### What the task asks
Please restate the data word for word.

Stored dataset items:
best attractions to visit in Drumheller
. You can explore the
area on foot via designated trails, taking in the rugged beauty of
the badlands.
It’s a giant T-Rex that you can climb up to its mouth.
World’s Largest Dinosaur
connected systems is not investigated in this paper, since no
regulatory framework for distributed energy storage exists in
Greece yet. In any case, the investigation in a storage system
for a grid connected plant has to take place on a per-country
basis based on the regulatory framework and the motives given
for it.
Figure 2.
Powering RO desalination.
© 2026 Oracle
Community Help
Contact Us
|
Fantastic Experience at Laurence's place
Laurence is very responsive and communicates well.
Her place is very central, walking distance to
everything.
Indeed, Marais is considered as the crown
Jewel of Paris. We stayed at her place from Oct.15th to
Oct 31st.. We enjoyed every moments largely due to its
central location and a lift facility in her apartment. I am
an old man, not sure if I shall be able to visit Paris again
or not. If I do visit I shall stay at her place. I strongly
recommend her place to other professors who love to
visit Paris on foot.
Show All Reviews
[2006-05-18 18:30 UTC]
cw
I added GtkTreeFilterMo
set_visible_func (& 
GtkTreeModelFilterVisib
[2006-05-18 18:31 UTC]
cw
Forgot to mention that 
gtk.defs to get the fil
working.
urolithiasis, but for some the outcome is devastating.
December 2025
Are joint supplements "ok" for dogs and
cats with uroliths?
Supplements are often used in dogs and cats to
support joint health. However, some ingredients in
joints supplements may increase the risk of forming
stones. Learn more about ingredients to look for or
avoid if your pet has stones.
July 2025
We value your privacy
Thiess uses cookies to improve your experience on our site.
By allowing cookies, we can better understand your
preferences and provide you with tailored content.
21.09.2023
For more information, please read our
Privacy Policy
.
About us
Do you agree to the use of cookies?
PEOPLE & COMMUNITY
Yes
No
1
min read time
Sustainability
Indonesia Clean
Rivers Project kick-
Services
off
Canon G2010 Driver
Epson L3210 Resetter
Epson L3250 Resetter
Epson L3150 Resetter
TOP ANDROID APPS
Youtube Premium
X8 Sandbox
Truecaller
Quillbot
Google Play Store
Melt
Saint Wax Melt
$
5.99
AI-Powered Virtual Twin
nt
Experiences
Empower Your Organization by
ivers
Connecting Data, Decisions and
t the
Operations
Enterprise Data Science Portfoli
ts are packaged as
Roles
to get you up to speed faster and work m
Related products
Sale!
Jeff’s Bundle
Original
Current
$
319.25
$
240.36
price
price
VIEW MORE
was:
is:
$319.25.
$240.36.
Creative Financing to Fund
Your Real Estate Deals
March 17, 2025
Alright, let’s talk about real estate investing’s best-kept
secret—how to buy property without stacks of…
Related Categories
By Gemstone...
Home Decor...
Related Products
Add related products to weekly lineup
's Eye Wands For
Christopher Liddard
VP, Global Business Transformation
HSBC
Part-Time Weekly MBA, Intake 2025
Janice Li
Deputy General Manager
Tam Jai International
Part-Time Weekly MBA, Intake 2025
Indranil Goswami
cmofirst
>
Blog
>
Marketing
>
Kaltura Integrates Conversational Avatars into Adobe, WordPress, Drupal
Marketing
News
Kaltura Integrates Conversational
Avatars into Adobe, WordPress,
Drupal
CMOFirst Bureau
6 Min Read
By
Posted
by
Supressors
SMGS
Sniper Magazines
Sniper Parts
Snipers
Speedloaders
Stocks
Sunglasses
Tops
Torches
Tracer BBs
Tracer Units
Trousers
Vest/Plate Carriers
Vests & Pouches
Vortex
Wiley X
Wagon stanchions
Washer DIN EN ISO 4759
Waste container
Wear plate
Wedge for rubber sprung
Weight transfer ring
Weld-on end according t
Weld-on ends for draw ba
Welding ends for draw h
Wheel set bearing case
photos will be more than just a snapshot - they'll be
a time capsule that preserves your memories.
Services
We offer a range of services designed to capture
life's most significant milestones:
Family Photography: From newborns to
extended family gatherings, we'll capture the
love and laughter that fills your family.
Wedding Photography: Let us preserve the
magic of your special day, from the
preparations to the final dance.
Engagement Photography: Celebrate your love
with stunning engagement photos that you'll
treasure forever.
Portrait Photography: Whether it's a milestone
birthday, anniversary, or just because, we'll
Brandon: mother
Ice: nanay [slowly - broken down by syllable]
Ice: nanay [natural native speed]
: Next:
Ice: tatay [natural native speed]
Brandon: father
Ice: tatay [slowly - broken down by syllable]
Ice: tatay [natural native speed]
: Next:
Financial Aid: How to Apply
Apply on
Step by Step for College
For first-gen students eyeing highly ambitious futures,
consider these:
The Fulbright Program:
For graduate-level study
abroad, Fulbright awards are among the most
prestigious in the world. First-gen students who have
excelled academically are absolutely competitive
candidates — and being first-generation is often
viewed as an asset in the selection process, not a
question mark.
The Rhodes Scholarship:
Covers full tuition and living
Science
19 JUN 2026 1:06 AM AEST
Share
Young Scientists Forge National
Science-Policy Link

### Problem solution
best attractions to visit in Drumheller
. You can explore the
area on foot via designated trails, taking in the rugged beauty of
the badlands.
It’s a giant T-Rex that you can climb up to its mouth.
World’s Largest Dinosaur
connected systems is not investigated in this paper, since no
regulatory framework for distributed energy storage exists in
Greece yet. In any case, the investigation in a storage system
for a grid connected plant has to take place on a per-country
basis based on the regulatory framework and the motives given
for it.
Figure 2.
Powering RO desalination.
© 2026 Oracle
Community Help
Contact Us
|
Fantastic Experience at Laurence's place
Laurence is very responsive and communicates well.
Her place is very central, walking distance to
everything.
Indeed, Marais is considered as the crown
Jewel of Paris. We stayed at her place from Oct.15th to
Oct 31st.. We enjoyed every moments largely due to its
central location and a lift facility in her apartment. I am
an old man, not sure if I shall be able to visit Paris again
or not. If I do visit I shall stay at her place. I strongly
recommend her place to other professors who love to
visit Paris on foot.
Show All Reviews
[2006-05-18 18:30 UTC]
cw
I added GtkTreeFilterMo
set_visible_func (& 
GtkTreeModelFilterVisib
[2006-05-18 18:31 UTC]
cw
Forgot to mention that 
gtk.defs to get the fil
working.
urolithiasis, but for some the outcome is devastating.
December 2025
Are joint supplements "ok" for dogs and
cats with uroliths?
Supplements are often used in dogs and cats to
support joint health. However, some ingredients in
joints supplements may increase the risk of forming
stones. Learn more about ingredients to look for or
avoid if your pet has stones.
July 2025
We value your privacy
Thiess uses cookies to improve your experience on our site.
By allowing cookies, we can better understand your
preferences and provide you with tailored content.
21.09.2023
For more information, please read our
Privacy Policy
.
About us
Do you agree to the use of cookies?
PEOPLE & COMMUNITY
Yes
No
1
min read time
Sustainability
Indonesia Clean
Rivers Project kick-
Services
off
Canon G2010 Driver
Epson L3210 Resetter
Epson L3250 Resetter
Epson L3150 Resetter
TOP ANDROID APPS
Youtube Premium
X8 Sandbox
Truecaller
Quillbot
Google Play Store
Melt
Saint Wax Melt
$
5.99
AI-Powered Virtual Twin
nt
Experiences
Empower Your Organization by
ivers
Connecting Data, Decisions and
t the
Operations
Enterprise Data Science Portfoli
ts are packaged as
Roles
to get you up to speed faster and work m
Related products
Sale!
Jeff’s Bundle
Original
Current
$
319.25
$
240.36
price
price
VIEW MORE
was:
is:
$319.25.
$240.36.
Creative Financing to Fund
Your Real Estate Deals
March 17, 2025
Alright, let’s talk about real estate investing’s best-kept
secret—how to buy property without stacks of…
Related Categories
By Gemstone...
Home Decor...
Related Products
Add related products to weekly lineup
's Eye Wands For
Christopher Liddard
VP, Global Business Transformation
HSBC
Part-Time Weekly MBA, Intake 2025
Janice Li
Deputy General Manager
Tam Jai International
Part-Time Weekly MBA, Intake 2025
Indranil Goswami
cmofirst
>
Blog
>
Marketing
>
Kaltura Integrates Conversational Avatars into Adobe, WordPress, Drupal
Marketing
News
Kaltura Integrates Conversational
Avatars into Adobe, WordPress,
Drupal
CMOFirst Bureau
6 Min Read
By
Posted
by
Supressors
SMGS
Sniper Magazines
Sniper Parts
Snipers
Speedloaders
Stocks
Sunglasses
Tops
Torches
Tracer BBs
Tracer Units
Trousers
Vest/Plate Carriers
Vests & Pouches
Vortex
Wiley X
Wagon stanchions
Washer DIN EN ISO 4759
Waste container
Wear plate
Wedge for rubber sprung
Weight transfer ring
Weld-on end according t
Weld-on ends for draw ba
Welding ends for draw h
Wheel set bearing case
photos will be more than just a snapshot - they'll be
a time capsule that preserves your memories.
Services
We offer a range of services designed to capture
life's most significant milestones:
Family Photography: From newborns to
extended family gatherings, we'll capture the
love and laughter that fills your family.
Wedding Photography: Let us preserve the
magic of your special day, from the
preparations to the final dance.
Engagement Photography: Celebrate your love
with stunning engagement photos that you'll
treasure forever.
Portrait Photography: Whether it's a milestone
birthday, anniversary, or just because, we'll
Brandon: mother
Ice: nanay [slowly - broken down by syllable]
Ice: nanay [natural native speed]
: Next:
Ice: tatay [natural native speed]
Brandon: father
Ice: tatay [slowly - broken down by syllable]
Ice: tatay [natural native speed]
: Next:
Financial Aid: How to Apply
Apply on
Step by Step for College
For first-gen students eyeing highly ambitious futures,
consider these:
The Fulbright Program:
For graduate-level study
abroad, Fulbright awards are among the most
prestigious in the world. First-gen students who have
excelled academically are absolutely competitive
candidates — and being first-generation is often
viewed as an asset in the selection process, not a
question mark.
The Rhodes Scholarship:
Covers full tuition and living
Science
19 JUN 2026 1:06 AM AEST
Share
Young Scientists Forge National
Science-Policy Link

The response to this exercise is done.